You can just as easily use it on a new vector `z` as on the original vector `x` that we used above.
Here are a few good rules for writing functions:
1. If you find yourself doing the same operation more than twice, it's a good idea to consider encapsulating it into a function.
2. A good function is like a hammer, not like a Swiss Army knife: it's only designed to do one thing, but it does that thing extremely well.
3. Use simple, meaningful names for functions and the variables within them. Your future self, along with anyone else who has to read your code, will thank you!
# Exercise \#3
For each of the variables `employed`, `somecollege`, and `yearsexp`, calculate the p-value for a test of the null hypothesis that there is no difference of means between across `black`.
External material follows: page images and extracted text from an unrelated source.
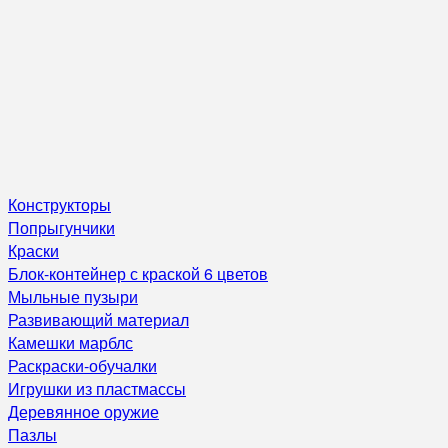
Конструкторы
Попрыгунчики
Краски
Блок-контейнер с краской 6 цветов
Мыльные пузыри
Развивающий материал
Камешки марблс
Раскраски-обучалки
Игрушки из пластмассы
Деревянное оружие
Пазлы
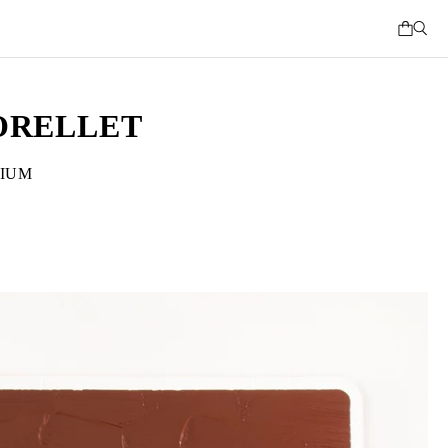
ORELLET
TIUM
Test against the two-sided alternative.
This will involve carrying out nearly identical steps three times.
Rather than copying-and-pasting, write a function to automate the process.
You do not have to implement the test itself from scratch: feel free to use `t.test` in your function.
Comment on your results.
# Solution to Exercise \#3
*Write your code and solutions here.*
# Recoding Variables
Sometimes we'll need to change the values that a categorical variable takes, or to create a fairly complicated categorical variable on the basis of multiple other variables in our dataset.
Fortunately, `dplyr` gives us an easy way to do this: `case_when`.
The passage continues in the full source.